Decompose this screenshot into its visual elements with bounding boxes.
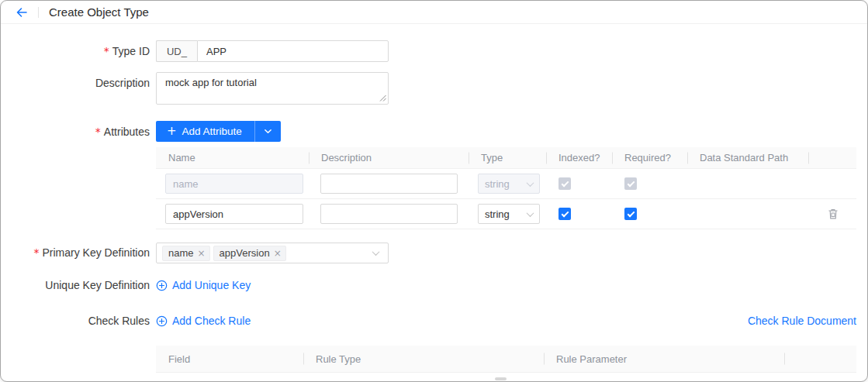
column-header-actions bbox=[808, 147, 856, 168]
attribute-type-select: string bbox=[478, 174, 540, 194]
required-asterisk: * bbox=[34, 246, 40, 259]
trash-icon bbox=[827, 208, 839, 220]
check-icon bbox=[627, 179, 635, 187]
column-header-data-standard-path: Data Standard Path bbox=[687, 147, 808, 168]
description-label: Description bbox=[1, 72, 150, 105]
attribute-description-input[interactable] bbox=[320, 174, 458, 194]
plus-icon: + bbox=[167, 126, 177, 137]
description-textarea[interactable]: mock app for tutorial bbox=[156, 72, 389, 105]
indexed-checkbox[interactable] bbox=[558, 208, 571, 220]
column-header-description: Description bbox=[309, 147, 469, 168]
add-attribute-dropdown-button[interactable] bbox=[255, 121, 281, 142]
column-header-type: Type bbox=[469, 147, 546, 168]
type-id-prefix-addon: UD_ bbox=[156, 40, 197, 62]
attributes-table: Name Description Type Indexed? Required?… bbox=[156, 147, 856, 229]
check-rules-row: Check Rules Add Check Rule Check Rule Do… bbox=[1, 313, 867, 329]
selected-tag: name × bbox=[162, 246, 210, 261]
add-unique-key-link[interactable]: Add Unique Key bbox=[156, 277, 251, 293]
column-header-name: Name bbox=[156, 147, 309, 168]
unique-key-label: Unique Key Definition bbox=[1, 277, 150, 293]
create-object-type-window: Create Object Type *Type ID UD_ Descript… bbox=[0, 0, 868, 382]
add-attribute-button-label: Add Attribute bbox=[182, 126, 242, 137]
plus-circle-icon bbox=[156, 280, 168, 291]
column-header-indexed: Indexed? bbox=[546, 147, 612, 168]
column-header-field: Field bbox=[156, 346, 303, 372]
attributes-row: *Attributes + Add Attribute bbox=[1, 121, 867, 229]
type-id-label: *Type ID bbox=[1, 40, 150, 62]
check-rules-label: Check Rules bbox=[1, 313, 150, 329]
page-title: Create Object Type bbox=[49, 5, 149, 19]
indexed-checkbox bbox=[558, 177, 571, 190]
plus-circle-icon bbox=[156, 315, 168, 327]
create-object-type-form: *Type ID UD_ Description mock app for tu… bbox=[1, 24, 867, 373]
column-header-rule-type: Rule Type bbox=[303, 346, 544, 372]
horizontal-scrollbar-thumb[interactable] bbox=[495, 377, 507, 380]
description-control: mock app for tutorial bbox=[156, 72, 389, 105]
required-checkbox bbox=[624, 177, 637, 190]
check-rules-table: Field Rule Type Rule Parameter bbox=[156, 346, 856, 373]
chevron-down-icon bbox=[264, 127, 272, 136]
header-divider bbox=[38, 7, 39, 18]
attributes-table-header: Name Description Type Indexed? Required?… bbox=[156, 147, 856, 169]
back-button[interactable] bbox=[16, 6, 28, 19]
selected-tag: appVersion × bbox=[213, 246, 286, 261]
attribute-type-select[interactable]: string bbox=[478, 204, 540, 224]
required-checkbox[interactable] bbox=[624, 208, 637, 220]
check-rules-table-header: Field Rule Type Rule Parameter bbox=[156, 346, 856, 373]
check-rules-table-row: Field Rule Type Rule Parameter bbox=[1, 346, 867, 373]
attribute-row-appversion: string bbox=[156, 199, 856, 229]
attribute-name-input bbox=[165, 174, 303, 194]
attributes-control: + Add Attribute Name Description bbox=[156, 121, 856, 229]
add-attribute-split-button: + Add Attribute bbox=[156, 121, 281, 142]
required-asterisk: * bbox=[95, 126, 101, 138]
check-rule-document-link[interactable]: Check Rule Document bbox=[748, 313, 856, 329]
primary-key-multiselect[interactable]: name × appVersion × bbox=[156, 243, 389, 263]
type-id-control: UD_ bbox=[156, 40, 389, 62]
check-icon bbox=[561, 209, 569, 217]
check-icon bbox=[627, 209, 635, 217]
type-id-row: *Type ID UD_ bbox=[1, 40, 867, 62]
remove-tag-icon[interactable]: × bbox=[198, 249, 206, 258]
primary-key-control: name × appVersion × bbox=[156, 243, 389, 263]
attribute-row-name: string bbox=[156, 169, 856, 199]
add-check-rule-link[interactable]: Add Check Rule bbox=[156, 313, 251, 329]
unique-key-row: Unique Key Definition Add Unique Key bbox=[1, 277, 867, 293]
remove-tag-icon[interactable]: × bbox=[274, 249, 282, 258]
chevron-down-icon bbox=[527, 209, 534, 217]
page-header: Create Object Type bbox=[1, 1, 867, 24]
check-icon bbox=[561, 179, 569, 187]
chevron-down-icon bbox=[372, 248, 380, 256]
attribute-name-input[interactable] bbox=[165, 204, 303, 224]
primary-key-row: *Primary Key Definition name × appVersio… bbox=[1, 243, 867, 263]
column-header-required: Required? bbox=[612, 147, 687, 168]
attribute-description-input[interactable] bbox=[320, 204, 458, 224]
type-id-input[interactable] bbox=[197, 40, 389, 62]
column-header-rule-parameter: Rule Parameter bbox=[544, 346, 784, 372]
chevron-down-icon bbox=[527, 179, 534, 187]
arrow-left-icon bbox=[16, 6, 28, 19]
required-asterisk: * bbox=[104, 45, 109, 57]
column-header-actions bbox=[784, 346, 856, 372]
add-attribute-button[interactable]: + Add Attribute bbox=[156, 121, 254, 142]
delete-attribute-button[interactable] bbox=[827, 208, 839, 220]
primary-key-label: *Primary Key Definition bbox=[1, 243, 150, 263]
description-row: Description mock app for tutorial bbox=[1, 72, 867, 105]
attributes-label: *Attributes bbox=[1, 121, 150, 229]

● **EXERCISE**
From the listing, count how many lines contain the string "selected", and answer with the number by itself.

● **RESPONSE**
2